= Beginning of Section =
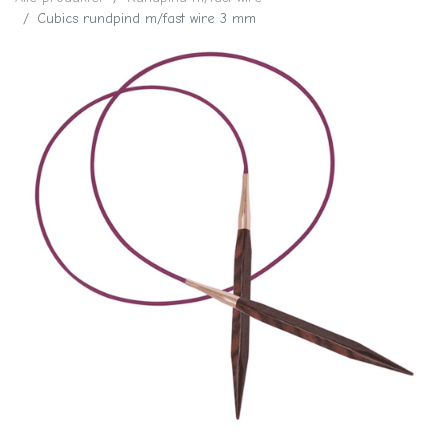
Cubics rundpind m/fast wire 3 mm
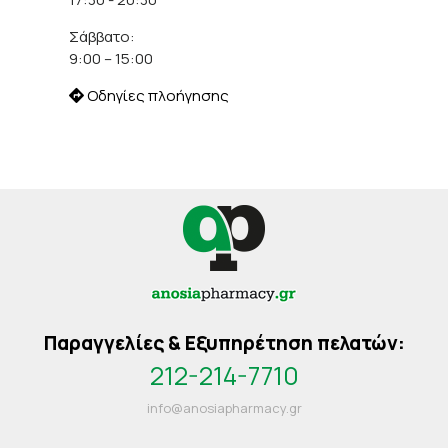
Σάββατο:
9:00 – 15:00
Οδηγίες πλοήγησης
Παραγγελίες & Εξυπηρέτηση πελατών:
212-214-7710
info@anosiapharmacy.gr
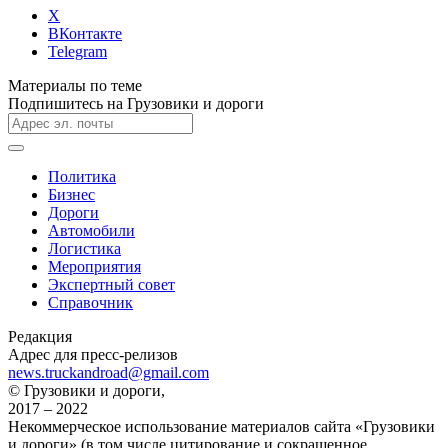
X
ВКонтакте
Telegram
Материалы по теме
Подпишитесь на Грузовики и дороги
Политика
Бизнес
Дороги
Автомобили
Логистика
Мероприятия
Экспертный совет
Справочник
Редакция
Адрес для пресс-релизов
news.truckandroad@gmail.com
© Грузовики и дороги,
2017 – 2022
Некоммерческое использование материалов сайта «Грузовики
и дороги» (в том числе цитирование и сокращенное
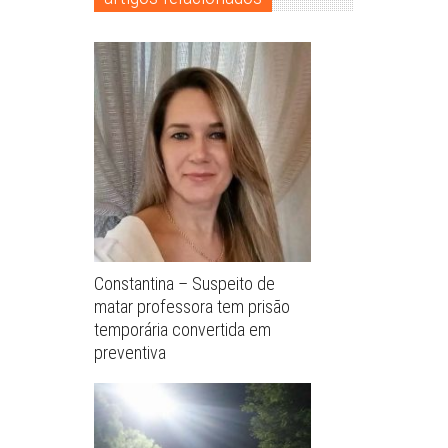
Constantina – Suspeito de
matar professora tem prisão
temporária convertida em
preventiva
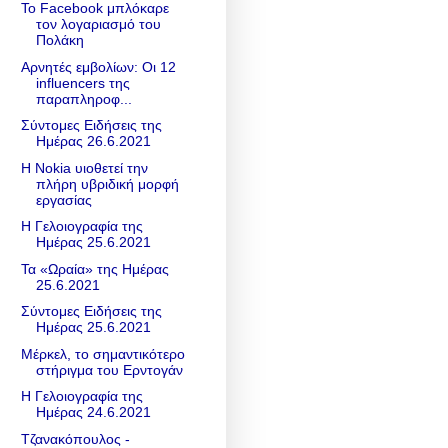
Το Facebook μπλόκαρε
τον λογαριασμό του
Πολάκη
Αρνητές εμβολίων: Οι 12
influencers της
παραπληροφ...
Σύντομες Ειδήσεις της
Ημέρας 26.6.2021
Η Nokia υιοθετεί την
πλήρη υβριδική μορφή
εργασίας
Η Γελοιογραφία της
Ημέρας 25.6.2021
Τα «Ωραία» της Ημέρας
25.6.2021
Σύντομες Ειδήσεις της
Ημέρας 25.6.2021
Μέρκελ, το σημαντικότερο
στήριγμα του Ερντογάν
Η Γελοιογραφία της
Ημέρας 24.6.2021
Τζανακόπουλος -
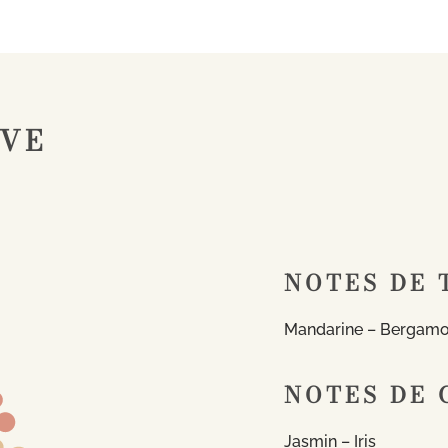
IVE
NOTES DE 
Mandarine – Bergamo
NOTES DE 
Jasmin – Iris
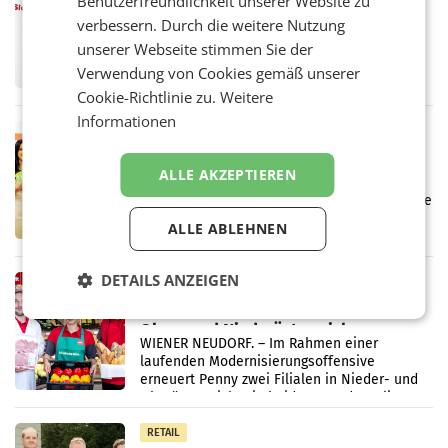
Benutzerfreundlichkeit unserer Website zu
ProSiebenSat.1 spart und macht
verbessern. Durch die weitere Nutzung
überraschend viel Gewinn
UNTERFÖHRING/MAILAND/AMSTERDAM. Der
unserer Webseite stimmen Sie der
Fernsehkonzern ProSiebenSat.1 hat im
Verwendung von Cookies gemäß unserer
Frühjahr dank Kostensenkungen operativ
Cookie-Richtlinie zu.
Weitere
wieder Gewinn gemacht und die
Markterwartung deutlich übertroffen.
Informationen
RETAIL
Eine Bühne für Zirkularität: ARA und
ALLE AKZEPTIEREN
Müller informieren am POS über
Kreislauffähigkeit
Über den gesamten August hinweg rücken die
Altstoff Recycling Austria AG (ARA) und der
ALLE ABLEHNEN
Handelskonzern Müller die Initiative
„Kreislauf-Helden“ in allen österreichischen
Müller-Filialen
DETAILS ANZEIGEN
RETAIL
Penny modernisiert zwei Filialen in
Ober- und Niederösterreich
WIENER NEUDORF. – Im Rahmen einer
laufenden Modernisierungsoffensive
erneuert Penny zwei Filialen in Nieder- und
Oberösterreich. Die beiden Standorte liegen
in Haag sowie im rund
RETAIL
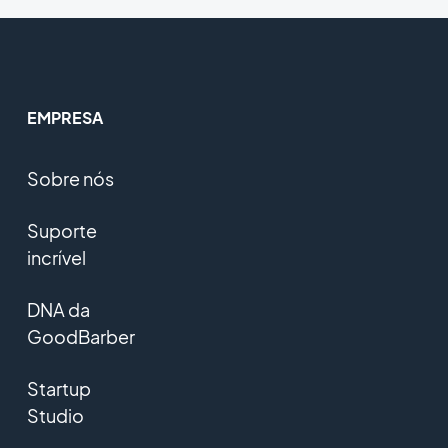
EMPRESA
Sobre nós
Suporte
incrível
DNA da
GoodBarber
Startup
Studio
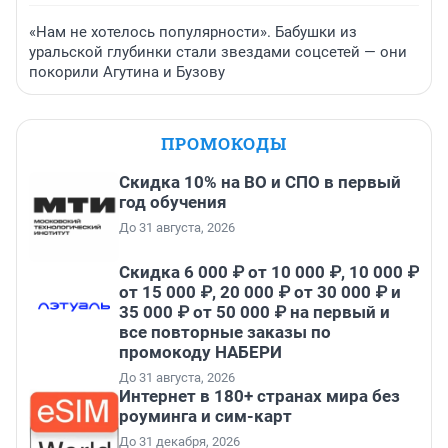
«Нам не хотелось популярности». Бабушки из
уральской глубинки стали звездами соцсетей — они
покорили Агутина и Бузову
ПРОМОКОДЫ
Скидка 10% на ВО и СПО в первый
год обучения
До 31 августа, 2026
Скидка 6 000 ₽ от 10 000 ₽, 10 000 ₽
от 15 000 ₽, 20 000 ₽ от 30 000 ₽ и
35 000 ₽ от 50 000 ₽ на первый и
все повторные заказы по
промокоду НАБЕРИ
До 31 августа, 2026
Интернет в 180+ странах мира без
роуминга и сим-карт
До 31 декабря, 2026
= End of Section =
→ Goal of the exercise: Each entry above has to be set down again verbatim, except for its pictures.

→ Exercise response:
Cubics rundpind m/fast wire 3 mm
Σάββατο:
9:00 – 15:00
Οδηγίες πλοήγησης
Παραγγελίες & Εξυπηρέτηση πελατών:
212-214-7710
info@anosiapharmacy.gr
X
ВКонтакте
Telegram
Материалы по теме
Подпишитесь на Грузовики и дороги
Политика
Бизнес
Дороги
Автомобили
Логистика
Мероприятия
Экспертный совет
Справочник
Редакция
Адрес для пресс-релизов
news.truckandroad@gmail.com
© Грузовики и дороги,
2017 – 2022
Некоммерческое использование материалов сайта «Грузовики
и дороги» (в том числе цитирование и сокращенное
Constantina – Suspeito de
matar professora tem prisão
temporária convertida em
preventiva
Το Facebook μπλόκαρε
τον λογαριασμό του
Πολάκη
Αρνητές εμβολίων: Οι 12
influencers της
παραπληροφ...
Σύντομες Ειδήσεις της
Ημέρας 26.6.2021
Η Nokia υιοθετεί την
πλήρη υβριδική μορφή
εργασίας
Η Γελοιογραφία της
Ημέρας 25.6.2021
Τα «Ωραία» της Ημέρας
25.6.2021
Σύντομες Ειδήσεις της
Ημέρας 25.6.2021
Μέρκελ, το σημαντικότερο
στήριγμα του Ερντογάν
Η Γελοιογραφία της
Ημέρας 24.6.2021
Τζανακόπουλος -
IVE
NOTES DE 
Mandarine – Bergamo
NOTES DE 
Jasmin – Iris
Benutzerfreundlichkeit unserer Website zu
ProSiebenSat.1 spart und macht
verbessern. Durch die weitere Nutzung
überraschend viel Gewinn
UNTERFÖHRING/MAILAND/AMSTERDAM. Der
unserer Webseite stimmen Sie der
Fernsehkonzern ProSiebenSat.1 hat im
Verwendung von Cookies gemäß unserer
Frühjahr dank Kostensenkungen operativ
Cookie-Richtlinie zu.
Weitere
wieder Gewinn gemacht und die
Markterwartung deutlich übertroffen.
Informationen
RETAIL
Eine Bühne für Zirkularität: ARA und
ALLE AKZEPTIEREN
Müller informieren am POS über
Kreislauffähigkeit
Über den gesamten August hinweg rücken die
Altstoff Recycling Austria AG (ARA) und der
ALLE ABLEHNEN
Handelskonzern Müller die Initiative
„Kreislauf-Helden“ in allen österreichischen
Müller-Filialen
DETAILS ANZEIGEN
RETAIL
Penny modernisiert zwei Filialen in
Ober- und Niederösterreich
WIENER NEUDORF. – Im Rahmen einer
laufenden Modernisierungsoffensive
erneuert Penny zwei Filialen in Nieder- und
Oberösterreich. Die beiden Standorte liegen
in Haag sowie im rund
RETAIL
EMPRESA
Sobre nós
Suporte
incrível
DNA da
GoodBarber
Startup
Studio
«Нам не хотелось популярности». Бабушки из
уральской глубинки стали звездами соцсетей — они
покорили Агутина и Бузову
ПРОМОКОДЫ
Скидка 10% на ВО и СПО в первый
год обучения
До 31 августа, 2026
Скидка 6 000 ₽ от 10 000 ₽, 10 000 ₽
от 15 000 ₽, 20 000 ₽ от 30 000 ₽ и
35 000 ₽ от 50 000 ₽ на первый и
все повторные заказы по
промокоду НАБЕРИ
До 31 августа, 2026
Интернет в 180+ странах мира без
роуминга и сим-карт
До 31 декабря, 2026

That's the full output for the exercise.